**TASK**:
Pick out and copy every line below that has the word "sector".

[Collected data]
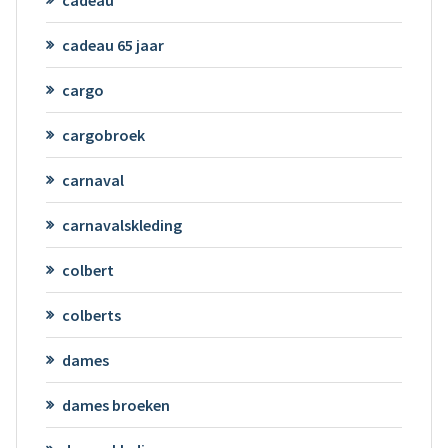
cadeau 65 jaar
cargo
cargobroek
carnaval
carnavalskleding
colbert
colberts
dames
dames broeken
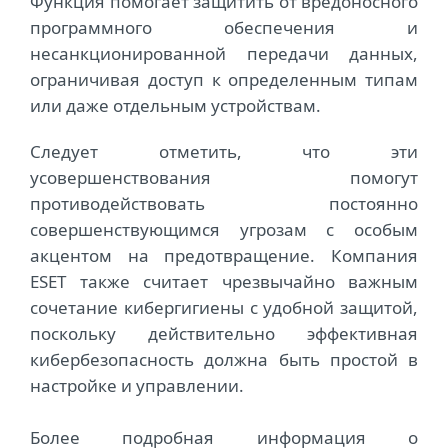
Функция помогает защитить от вредоносного
программного обеспечения и
несанкционированной передачи данных,
ограничивая доступ к определенным типам
или даже отдельным устройствам.
Следует отметить, что эти
усовершенствования помогут
противодействовать постоянно
совершенствующимся угрозам с особым
акцентом на предотвращение. Компания
ESET также считает чрезвычайно важным
сочетание кибергигиены с удобной защитой,
поскольку действительно эффективная
кибербезопасность должна быть простой в
настройке и управлении.
Более подробная информация о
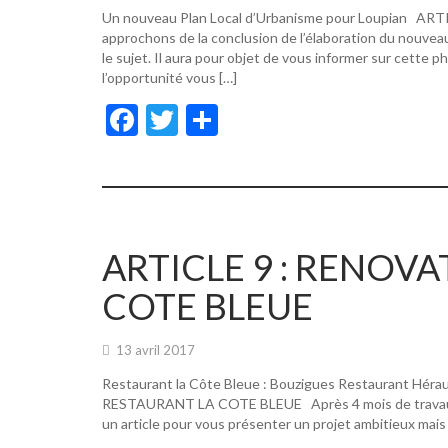
Un nouveau Plan Local d’Urbanisme pour Loupian A
approchons de la conclusion de l’élaboration du nouvea
le sujet. Il aura pour objet de vous informer sur cette p
l’opportunité vous […]
F
T
P
ac
w
ar
e
itt
ta
b
er
g
o
er
ARTICLE 9 : RENOV
o
COTE BLEUE
k
13 avril 2017
Restaurant la Côte Bleue : Bouzigues Restaurant Hér
RESTAURANT LA COTE BLEUE Après 4 mois de travaux, de
un article pour vous présenter un projet ambitieux mais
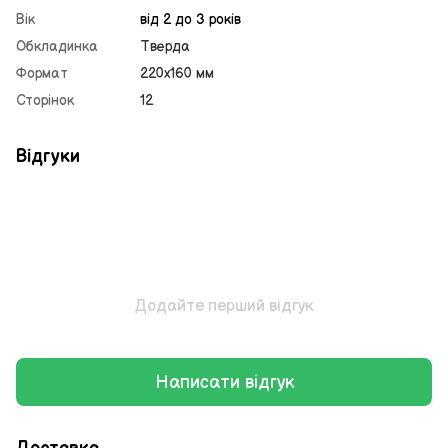
Вік
від 2 до 3 років
Обкладинка
Тверда
Формат
220х160 мм
Сторінок
12
Відгуки
Додайте перший відгук
Написати відгук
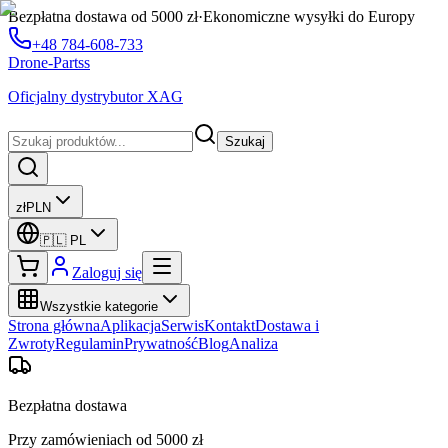
Bezpłatna dostawa od 5000 zł
·
Ekonomiczne wysyłki do Europy
+48 784-608-733
Drone-Partss
Oficjalny dystrybutor XAG
Szukaj
zł
PLN
🇵🇱
PL
Zaloguj się
Wszystkie kategorie
Strona główna
Aplikacja
Serwis
Kontakt
Dostawa i
Zwroty
Regulamin
Prywatność
Blog
Analiza
Bezpłatna dostawa
Przy zamówieniach od 5000 zł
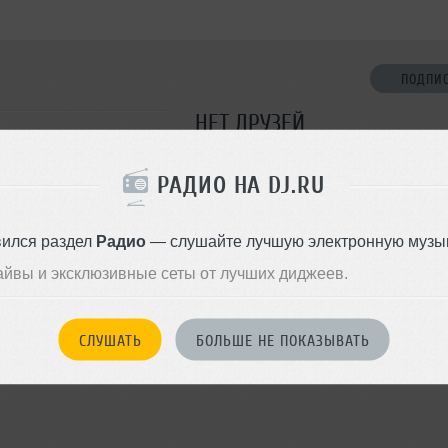
ПОДПИ
НЕТ ДРУЗЕЙ
Стань первым!
РАДИО НА DJ.RU
ДОБАВИТЬ В ДР
вился раздел
Радио
— слушайте лучшую электронную музык
айвы и эксклюзивные сеты от лучших диджеев.
СЛУШАТЬ
БОЛЬШЕ НЕ ПОКАЗЫВАТЬ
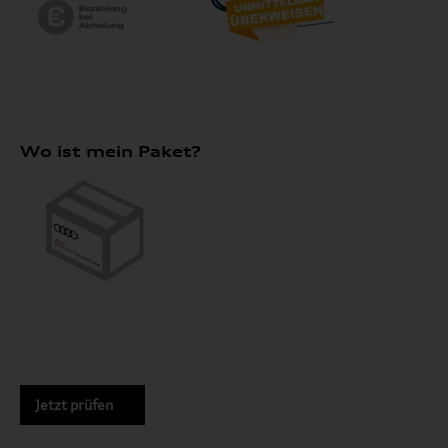
Wo ist mein Paket?
Jetzt prüfen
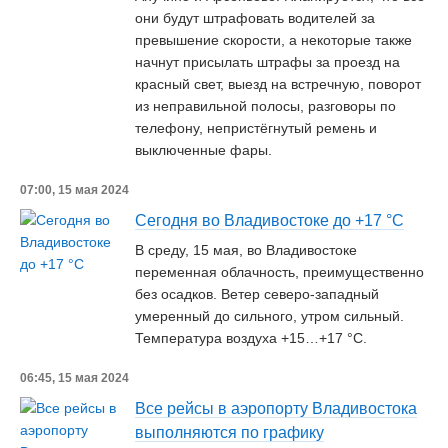
они будут штрафовать водителей за
превышение скорости, а некоторые также
начнут присылать штрафы за проезд на
красный свет, выезд на встречную, поворот
из неправильной полосы, разговоры по
телефону, непристёгнутый ремень и
выключенные фары.
07:00, 15 мая 2024
Сегодня во Владивостоке до +17 °С
В среду, 15 мая, во Владивостоке
переменная облачность, преимущественно
без осадков. Ветер северо-западный
умеренный до сильного, утром сильный.
Температура воздуха +15…+17 °С.
06:45, 15 мая 2024
Все рейсы в аэропорту Владивостока
выполняются по графику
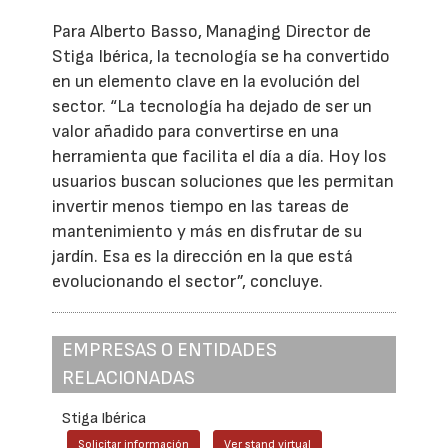
Para Alberto Basso, Managing Director de
Stiga Ibérica, la tecnología se ha convertido
en un elemento clave en la evolución del
sector. “La tecnología ha dejado de ser un
valor añadido para convertirse en una
herramienta que facilita el día a día. Hoy los
usuarios buscan soluciones que les permitan
invertir menos tiempo en las tareas de
mantenimiento y más en disfrutar de su
jardín. Esa es la dirección en la que está
evolucionando el sector”, concluye.
EMPRESAS O ENTIDADES
RELACIONADAS
Stiga Ibérica
Solicitar información
Ver stand virtual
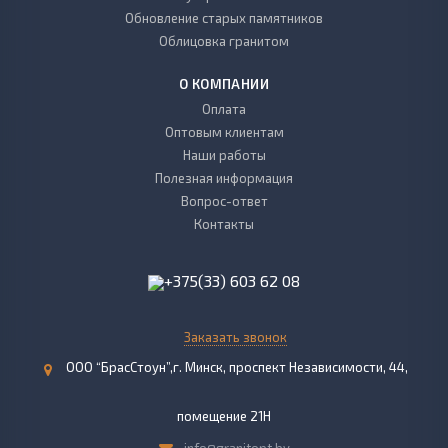
Обновление старых памятников
Облицовка гранитом
О КОМПАНИИ
Оплата
Оптовым клиентам
Наши работы
Полезная информация
Вопрос-ответ
Контакты
+375(33) 603 62 08
Заказать звонок
ООО “БрасСтоун”,г. Минск, проспект Независимости, 44,
помещение 21Н
info@granitopt.by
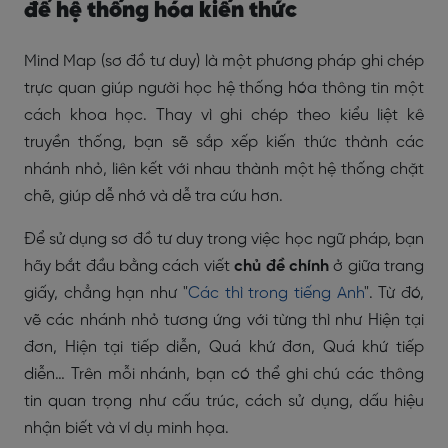
để hệ thống hóa kiến thức
Mind Map (sơ đồ tư duy) là một phương pháp ghi chép
trực quan giúp người học hệ thống hóa thông tin một
cách khoa học. Thay vì ghi chép theo kiểu liệt kê
truyền thống, bạn sẽ sắp xếp kiến thức thành các
nhánh nhỏ, liên kết với nhau thành một hệ thống chặt
chẽ, giúp dễ nhớ và dễ tra cứu hơn.
Để sử dụng sơ đồ tư duy trong việc học ngữ pháp, bạn
hãy bắt đầu bằng cách viết
chủ đề chính
ở giữa trang
giấy, chẳng hạn như "
Các thì trong tiếng Anh
". Từ đó,
vẽ các nhánh nhỏ tương ứng với từng thì như Hiện tại
đơn, Hiện tại tiếp diễn, Quá khứ đơn, Quá khứ tiếp
diễn… Trên mỗi nhánh, bạn có thể ghi chú các thông
tin quan trọng như cấu trúc, cách sử dụng, dấu hiệu
nhận biết và ví dụ minh họa.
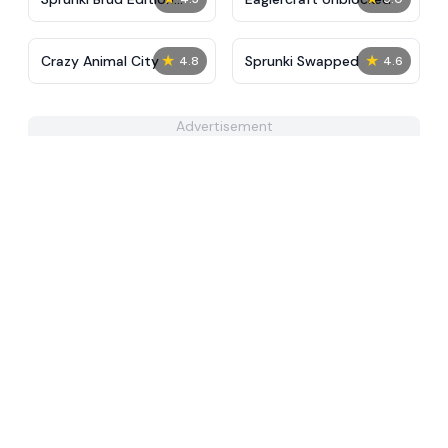
Final
★
★
Crazy Animal City
Sprunki Swapped
4.8
4.6
Advertisement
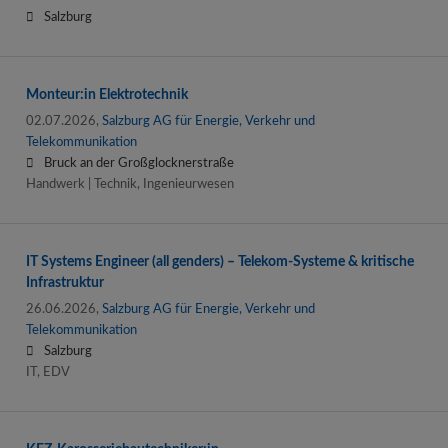
Salzburg
Monteur:in Elektrotechnik
02.07.2026,
Salzburg AG für Energie, Verkehr und
Telekommunikation
Bruck an der Großglocknerstraße
Handwerk | Technik, Ingenieurwesen
IT Systems Engineer (all genders) – Telekom-Systeme & kritische
Infrastruktur
26.06.2026,
Salzburg AG für Energie, Verkehr und
Telekommunikation
Salzburg
IT, EDV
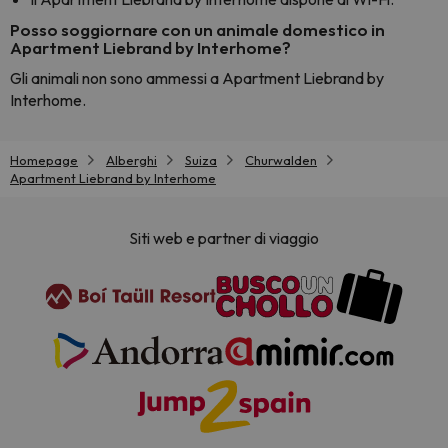
Posso soggiornare con un animale domestico in
Apartment Liebrand by Interhome?
Gli animali non sono ammessi a Apartment Liebrand by
Interhome.
Homepage
Alberghi
Suiza
Churwalden
Apartment Liebrand by Interhome
Siti web e partner di viaggio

**EXERCISE ANSWER**:
sector. “La tecnología ha dejado de ser un
evolucionando el sector”, concluye.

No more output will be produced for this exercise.